Helle, Horst Jürgen

* 19. 7. 1934 (Hamburg), Studium, zunächst der Betriebswirtschaftslehre in Hamburg (Dipl.-Kfm. 1956), Rotterdam und Lawrence, Kansas (M.B.A. 1957), dann der Soziologie in Hamburg bei H. Schelsky (Dr. phil. 1959), daneben der Anglistik und der Psychologie. Fast dreijährige Berufstätigkeit als Industriekaufmann. Forschungsstipendium: ein Jahr Univ. of Chicago, Habil. für Soziologie 1967 in Hamburg, 1969 o. Prof. für Soziologie: RWTH Aachen, 1972 Wien, 1973 München.

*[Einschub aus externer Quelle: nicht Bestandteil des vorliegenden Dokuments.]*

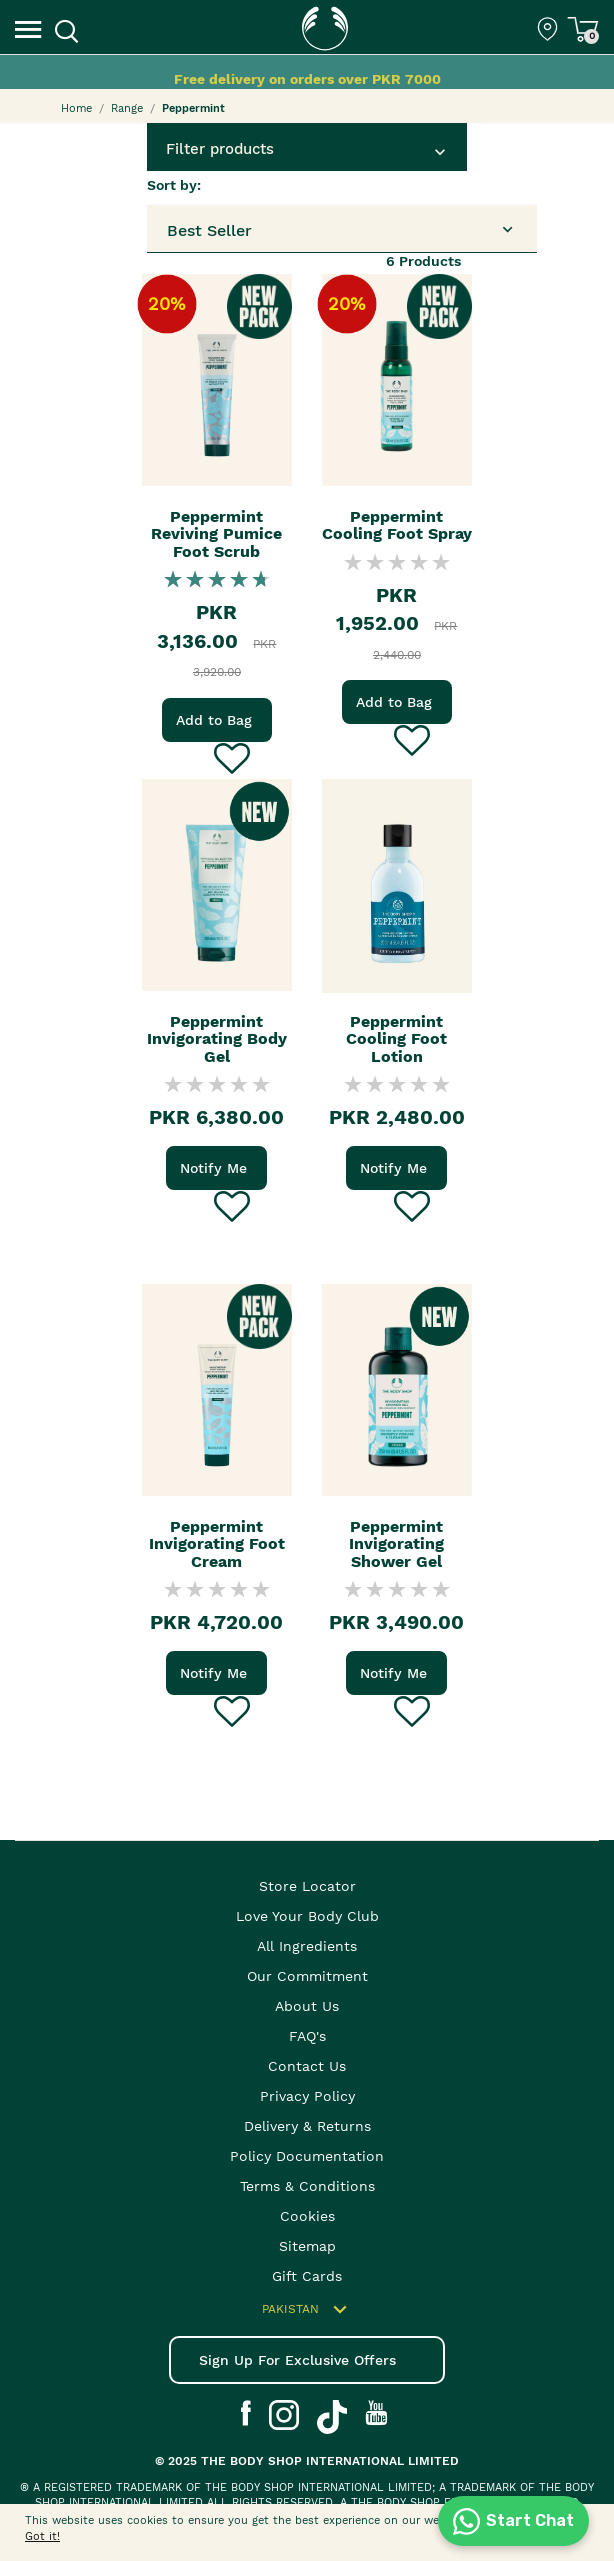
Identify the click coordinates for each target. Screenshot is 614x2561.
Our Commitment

H. vertritt als Theoretiker die Verstehende Soziologie, insbesondere die Symboltheorie. Seine empirischen Arbeitsgebiete in Lehre und Forschung sind: Familie, Religion und Wirtschaft/Technik. Die Hafenarbeiterstudie (1960) beruht auf Daten aus teilnehmender Beobachtung in Antwerpen, Bremen, Bremerhaven, Hamburg und Rotterdam, die mit der Bühnenmetapher interpretiert werden. Ende 1961 wird H. in Hamburg Assistent bei dem Phänomenologen und Industrie- und Betriebssoziologen Heinz Kluth und vertieft den Kontakt zu Siegfried Landshut, bei dem er studiert hatte. Das Erlebnis theoretischer Defizite bei einer empirischen Auftragsstudie über die Kleingärtner führt ihn zur Symboltheorie und als Stipendiat nach Chicago (1966). Seitdem bearbeitet er die Beziehungen des Symbolic Interactionism zur Verstehenden Soziologie und die Geschichte der Soziologie mit Schwerpunkten bei Georg Simmel und Max Weber. In der Familiensoziologie geht er von Interaktionstypen auf der Mikroebene aus und entwickelt mit historischen und ethnologischen Daten über Verwandtschaft (Mythen und Dogmen) im Grenzgebiet zur Religionssoziologie die These vom Antagonismus alternativer Familienkulturen, die in Indu­striegesellschaften koexistieren.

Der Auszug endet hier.